Development of the External Genitalia

In the indifferent stage of embryonic development of the genital system, it is not possible to differentiate between the male and female embryos on the bases of the appearance of the external genitalia. At the this the external genital is represented by genital tubercle surrounded by two genital folds and two genital swellings in both the male and the female embryos.

The genital tubercle is small, raised tissue in the vicinity of the cloaca. In male embryos under the influence of androgens, it develops into the penis. In absence of androgens in female embryos, it develops into the clitoris. The genital folds which flank the genital tubercle form the prepuce in males by growing ventrally eventually fusing with each other enclosing the glans penis in the second trimester. In females, the genital folds do not fuse with each other as in the male embryo but develop into the labia minora which are folds of the skin which surround the vaginal orifice. The genital swellings of male embryo develop into the scrotum. The developments of the external genitalia of the male and female embryos takes place in a  developmental sequence that comprises three stages which are the genital tubercle period, the phallus period, and the definitive period. In the  genital tubercle period, the genital eminence has a characteristic conical shape; this phase precedes the formation of the labio-scrotal swellings. The phallus period, which is the second phase begins with the appearance of a swelling called the genital swellings which separate the outgrowing genital tubercle from the surrounding body region; the genital swelling is also called the labioscrotal swelling because it develops into the labia in females and the scrotum in males.

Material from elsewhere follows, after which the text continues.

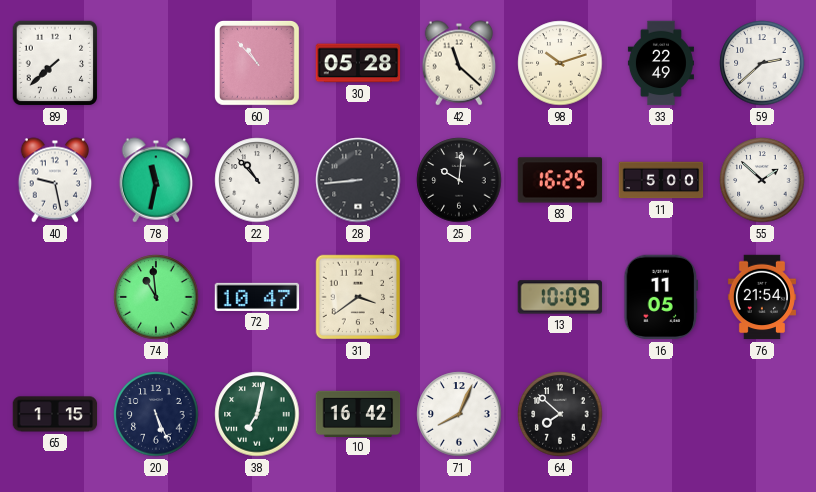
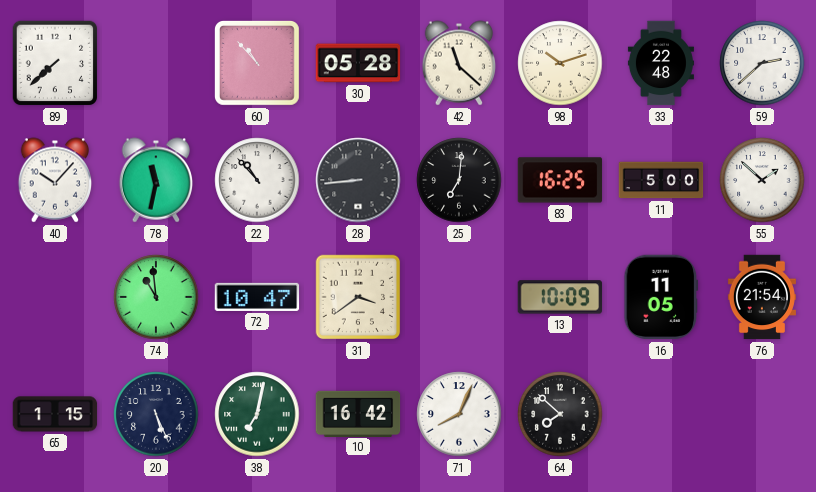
33: 22:49 -> 22:48
40: 9:28 -> 10:07
25: 10:01 -> 7:01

The final stage in the development of the external genitalia is definitive period, which witnesses the transition of the components of primary external genitalia into structures that resemble the external genitalia of newborns.

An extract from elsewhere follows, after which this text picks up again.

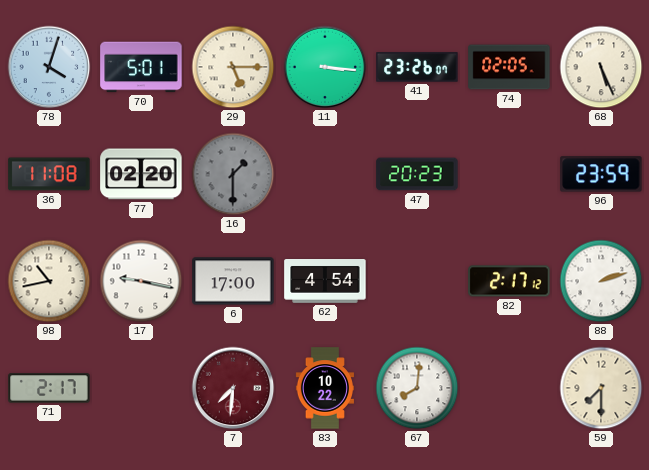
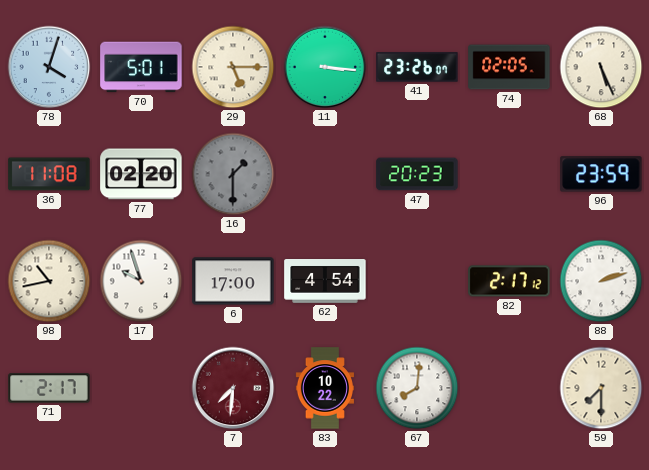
17: 9:17 -> 9:57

Vaginal canalization is complete in the 5^th month of embryonic development and the fetal hymen is formed by proliferation of the vaginal plates (sinovaginal bulbs), which are structures that are formed where Müllerian ducts meet the urogenital sinus. The hymen, which is a membrane or tissue fold that partially or completely covers the vaginal opening, normally becomes perforate before birth or shortly after.

Anomalies of the External Genitalia

Congenital anomalies of the external geniatlia include double penis, hypospadias, epispadias, buried penis, micropenis, ambiguous genitalia, phimosis, paraphimosis, aphallia (penile agenesis), diphallia, female labial fusion, labial hypertrophy, agenesis of the clitoris (absence of the clitoris), double clitoris, septate hymen, and ambiguous geniatlia, where the appearance of the external genitalia is not typically male genitalia or female genitalia.